Pertanyaannya tentu: apakah kemajuan teknologi ini tidak dapat membantu kita untuk menyibakkan misteri-misteri yang ada di masa lalu? Satu contoh nyata sederhana yang bisa penulis berikan di sini adalah keterangan shifu Ma Huan terkait keberadaan “rumah (ter)apung”.
Dalam catatannya, shifu Ma Huan menyebutkan tentang rumah-rumah terapung (houses on raft/on wooden rafts) yang diikatkan di tiang-tiang (versi Mr. Mills: diikatkan ke daratan dengan tali-tali dan tongak-tonggak).
Hal ini disebabkan wilayah yang ditempati oleh orang-orang Palembang, atau setidaknya wilayah yang dikunjungi oleh shifu Ma Huan, pada saat itu lebih banyak perairan dibandingkan daratan. Jadi, saat air naik (pasang), rumah-rumah mereka tidak hanyut terbawa air.
Dan juga sebaliknya, saat orang-orang ini hendak pindah dari satu tempat ke tempat lain, mereka hanya tinggal melepaskan tiang-tiang atau pancang-pancang dari tempatnya – sehingga mereka bisa berpindah beserta dengan rumah mereka. Pertanyaannya sampai sini, tentunya, adalah: seperti apa rumah-rumah ini?
Entah apakah hal ini dapat kita ketahui dengan mudah pada masa-masa pra-internet, yang pasti, saat ini kita mampu mendapatkan acuan terkait bentuk rumah tersebut dengan menggunakan teknologi informasi yang kita miliki.
Dalam situs Wikipedia: Suku Palembang, contohnya, terdapat informasi mengenai “Rumah Rakit”. Rumah Rakit ini bahkan telah disahkan sebagai salah satu Warisan Budaya Takbenda oleh Kementerian Pendidikan dan Kebudayaan Indonesia.
Dan entah apakah rumah yang disebutkan oleh shifu Ma Huan serupa dengan Rumah Rakit yang ada pada laman Wikipedia, yang pasti foto-foto yang ada dalam laman-laman itu setidaknya dapat memberikan kita gambaran tentang “rumah (ter)apung” yang diceritakan oleh shifu Ma Huan dalam catatannya:
Berdasarkan catatan shifu Ma Huan, rumah-rumah seperti inilah yang beliau lihat saat beliau berkunjung ke Palembang pada sekitar tahun 1416 – yang, karenanya, rumah-rumah terapung seperti ini telah ada di Palembang lebih dari 608 tahun yang lalu.

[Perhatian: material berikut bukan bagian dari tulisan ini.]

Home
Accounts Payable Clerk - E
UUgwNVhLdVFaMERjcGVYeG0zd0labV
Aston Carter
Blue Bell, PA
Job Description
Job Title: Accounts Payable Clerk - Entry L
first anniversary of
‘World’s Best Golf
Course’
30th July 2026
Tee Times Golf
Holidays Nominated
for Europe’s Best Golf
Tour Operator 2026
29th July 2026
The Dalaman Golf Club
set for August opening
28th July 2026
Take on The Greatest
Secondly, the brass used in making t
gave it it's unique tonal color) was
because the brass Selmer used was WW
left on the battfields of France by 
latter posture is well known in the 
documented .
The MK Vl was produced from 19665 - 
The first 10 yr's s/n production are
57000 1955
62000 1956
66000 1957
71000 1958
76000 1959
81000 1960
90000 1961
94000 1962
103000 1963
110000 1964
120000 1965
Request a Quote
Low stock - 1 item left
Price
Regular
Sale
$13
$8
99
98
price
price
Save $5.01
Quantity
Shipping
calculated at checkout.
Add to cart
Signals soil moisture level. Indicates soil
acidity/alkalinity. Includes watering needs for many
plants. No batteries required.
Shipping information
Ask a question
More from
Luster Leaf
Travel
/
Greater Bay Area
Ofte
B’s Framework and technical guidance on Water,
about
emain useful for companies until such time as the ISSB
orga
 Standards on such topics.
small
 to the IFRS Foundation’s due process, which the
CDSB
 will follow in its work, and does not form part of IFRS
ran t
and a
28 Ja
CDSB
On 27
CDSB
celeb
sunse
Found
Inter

Lebih lanjut, beliau juga mencatat bahwa selain rumah-rumah para pemimpin (chiefs) yang berada di tepian sungai, rakyat jelata semuanya tinggal di rumah-rumah rakit. Rumah-rumah ini sendiri, dari keterangan catatan tersebut, berada di sungai-sungai yang memiliki dua siklus air pasang setiap harinya (Groeneveldt, hal. 74) – Mr. Mills menambahkan: pada siang dan malam hari (hal. 99).

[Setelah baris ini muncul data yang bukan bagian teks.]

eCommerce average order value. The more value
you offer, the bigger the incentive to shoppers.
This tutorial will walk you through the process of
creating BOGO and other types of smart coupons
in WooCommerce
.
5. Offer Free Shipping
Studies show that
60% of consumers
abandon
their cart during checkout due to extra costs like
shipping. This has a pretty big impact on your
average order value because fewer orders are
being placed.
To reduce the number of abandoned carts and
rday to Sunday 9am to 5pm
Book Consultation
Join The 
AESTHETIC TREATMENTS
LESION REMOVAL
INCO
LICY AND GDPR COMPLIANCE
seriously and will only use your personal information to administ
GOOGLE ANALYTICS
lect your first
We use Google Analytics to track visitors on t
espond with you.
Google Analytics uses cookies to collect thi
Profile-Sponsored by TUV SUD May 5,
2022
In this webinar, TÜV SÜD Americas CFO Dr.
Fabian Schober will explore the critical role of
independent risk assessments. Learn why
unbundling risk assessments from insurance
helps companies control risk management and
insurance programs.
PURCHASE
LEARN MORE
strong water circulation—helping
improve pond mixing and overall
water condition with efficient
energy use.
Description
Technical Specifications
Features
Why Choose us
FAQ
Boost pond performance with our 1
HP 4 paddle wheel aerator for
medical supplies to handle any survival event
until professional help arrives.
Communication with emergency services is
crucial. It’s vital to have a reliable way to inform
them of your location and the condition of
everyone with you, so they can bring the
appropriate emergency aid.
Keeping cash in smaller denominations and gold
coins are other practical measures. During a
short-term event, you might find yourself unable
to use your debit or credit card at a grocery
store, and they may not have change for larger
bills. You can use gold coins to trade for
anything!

Keterangan terkait siklus air pasang sungai ini sebetulnya juga menarik untuk dicermati, sebab keterangan tentang pasang yang terjadi dua kali dalam sehari ini bisa jadi mengindikasikan suatu lokasi spesifik - jika tidak semua sungai di Palembang atau bahkan tidak semua sungai di Sumatra mengalami waktu pasang-surut yang sama.